Negative political ads shown to have strong influence

? The grainy black-and-white images appear on television, while ominous music plays in the background. It’s another in a blizzard of negative political ads and before you consciously know it, the message takes hold of your brain.

You may not want it to, but it works just about instantly.

In fact, the ad’s effects on the brain “are actually shocking,” says UCLA psychiatry professor Marco Iacoboni.

Iacoboni’s brain-imaging research from the 2004 presidential campaign revealed that viewers lost empathy for their own candidate once he was attacked.
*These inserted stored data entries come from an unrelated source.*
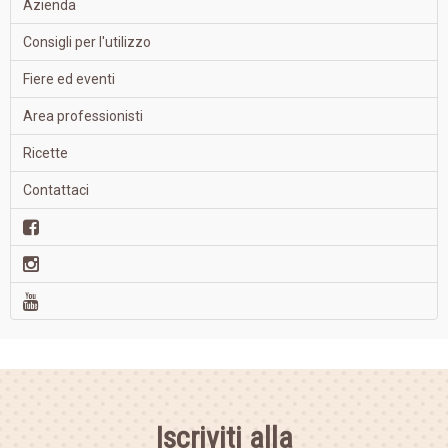
Azienda
Consigli per l'utilizzo
Fiere ed eventi
Area professionisti
Ricette
Contattaci
Iscriviti alla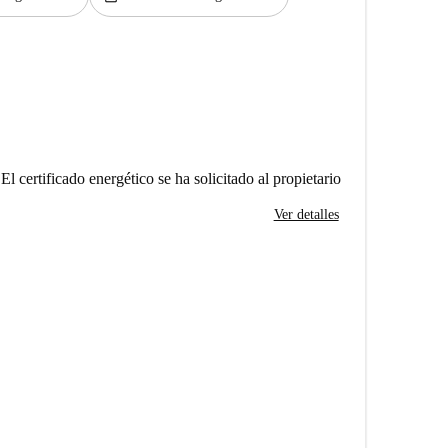
El certificado energético se ha solicitado al propietario
Ver detalles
Scientists around the country are logging the emotional and physical effects of negative political ads. Iacoboni tracked parts of the middle brain that lit up in brain scans when people watched their favorite candidates get attacked. Other scientists hooked up wires to measure frowns and smiles before the meaning of the ads’ words sunk in. Mostly, researchers found that negative ads tend to polarize and make it less likely that supporters of an attacked candidate will vote.

“Everyone says, ‘We hate them, they’re terrible,”‘ said psychology professor George Bizer of Union College in Schenectady, N.Y.

However, he added, “They seem to work.”

And politicians know it because the latest figures show that by nearly a 10-to-1 ratio, political parties are spending more money on negative ads than positive ones.

A negative television campaign ad paid for and released by the Republican National Congressional Committee targets Democratic candidate from Indiana Baron Hill, who is challenging incumbent Republican Rep. Mike Sodrel. A study using brain-imaging research shows that negative ads can have a strong effect on Republicans and Democrats, but not so much on independent voters.

Bush vs. Kerry study

Iacoboni’s research usually has little to do with politics. At UCLA, he uses a functional magnetic resonance imaging machine to do brain mapping.

However, in 2004, he and a political scientist studied the brains of supporters of President Bush and Sen. John Kerry during the presidential campaign.

When the test subjects saw a picture of the candidate they supported, the medial orbital frontal cortex of the brain – the area behind the eyeballs associated with empathy – lit up.

When they were shown a picture or TV ad for the candidate they opposed, the island-shaped insula in the middle of the brain lit up along with other areas “associated with distaste,” Iacoboni said. Then, other parts of the brain activated, as if the participants were “using their rational brain areas to get upset at the other guy; they were using it to find a reason” to dislike the candidate, Iacoboni said.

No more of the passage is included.